Sunday, July 22, 2012

More Equations, Fewer Citations?

Heavy use of equations impedes communication among biologists

Tim Fawcett & Andrew Higginson
Proceedings of the National Academy of Sciences, 17 July 2012, Pages 11735-11739

Abstract: Most research in biology is empirical, yet empirical studies rely fundamentally on theoretical work for generating testable predictions and interpreting observations. Despite this interdependence, many empirical studies build largely on other empirical studies with little direct reference to relevant theory, suggesting a failure of communication that may hinder scientific progress. To investigate the extent of this problem, we analyzed how the use of mathematical equations affects the scientific impact of studies in ecology and evolution.
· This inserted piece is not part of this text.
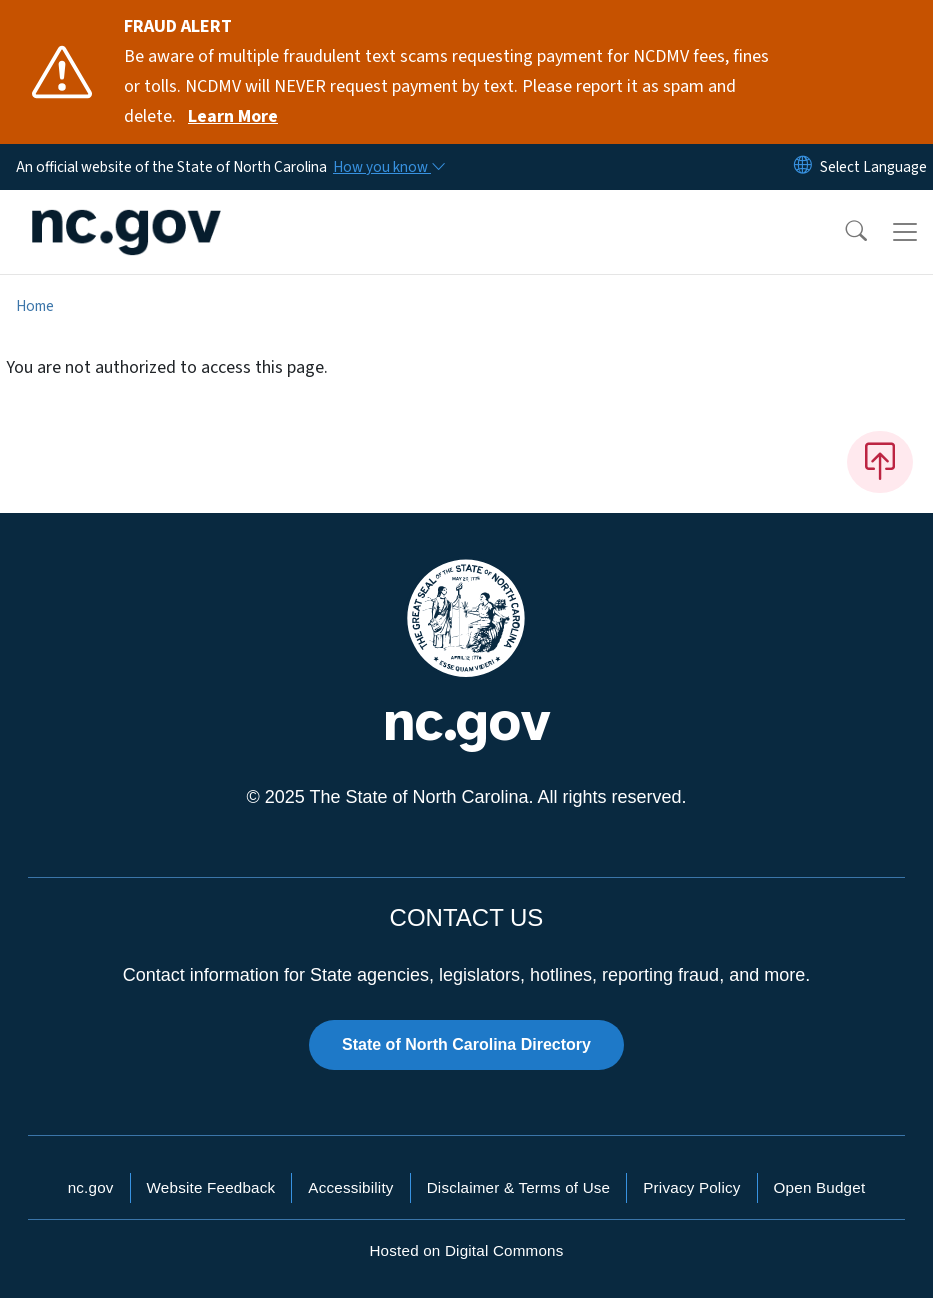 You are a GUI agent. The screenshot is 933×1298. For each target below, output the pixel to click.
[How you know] (388, 167)
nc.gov (91, 1187)
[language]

The density of equations in an article has a significant negative impact on citation rates, with papers receiving 28% fewer citations overall for each additional equation per page in the main text. Long, equation-dense papers tend to be more frequently cited by other theoretical papers, but this increase is outweighed by a sharp drop in citations from nontheoretical papers (35% fewer citations for each additional equation per page in the main text). In contrast, equations presented in an accompanying appendix do not lessen a paper’s impact. Our analysis suggests possible strategies for enhancing the presentation of mathematical models to facilitate progress in disciplines that rely on the tight integration of theoretical and empirical work.

Interesting.  I wonder if the same holds for economics and political science.    My five most cited works vary quite a bit. Two are books, with some equations, but mostly text.  The 1986 APSR is almost pure equations, and no emprical work, but we did try to make it accessible with the accompanying text.  And the 1989 and 1994 APSRs are mostly empirical, with some equations as estimations.

Angus's top five (we share the 1994 APSR, of course) is not terribly equation-heavy.  The largest one, the paper with Tullock in 1989, has nearly 1,000 cites (you think that's easy?  try it at home).  And Grier-Tullock 1989 is almost Hemingway-esque in its pared down simplicity and clarity. 

So, a conjecture:  obfuscating meaning with equations may help you get a paper published in the first place, especially at a lesser journal.  So the "survival test" is biased toward junking the paper up. But clarity and careful presentation help published papers have more impact.

What think you, folk?

Nod to Kevin Lewis


Thomas W said...

For an informative comparison, math and physics papers should also be compared. These can vary from primarily text to primarily equations.

Exogenous Combustion said...

But what we should care about for publication (if we only care about citations) is citations at the margin.

This study gives us average citations. A simple equilibrium would say that at the margin, theoretical papers and empirical papers get the same number of quality-adjusted citations per unit effort. It just turns out that empirical papers are "cheaper" on average, not at the margin.

Simon Spero said...

See e.g.

Differences in knowledge production between disciplines based on analysis of paper styles and citation patterns, which seems to indicate that at least biochemists don't like equations...

The Quest for Citations: Drivers of Article Impact, which looked at marketing, finds a very small negative correlation between number of equations and citations; half as strong as making the paper harder to read.

Angus said...

Mungo: we have 4 joint papers each with over 100 cites. Not too shabby my friend!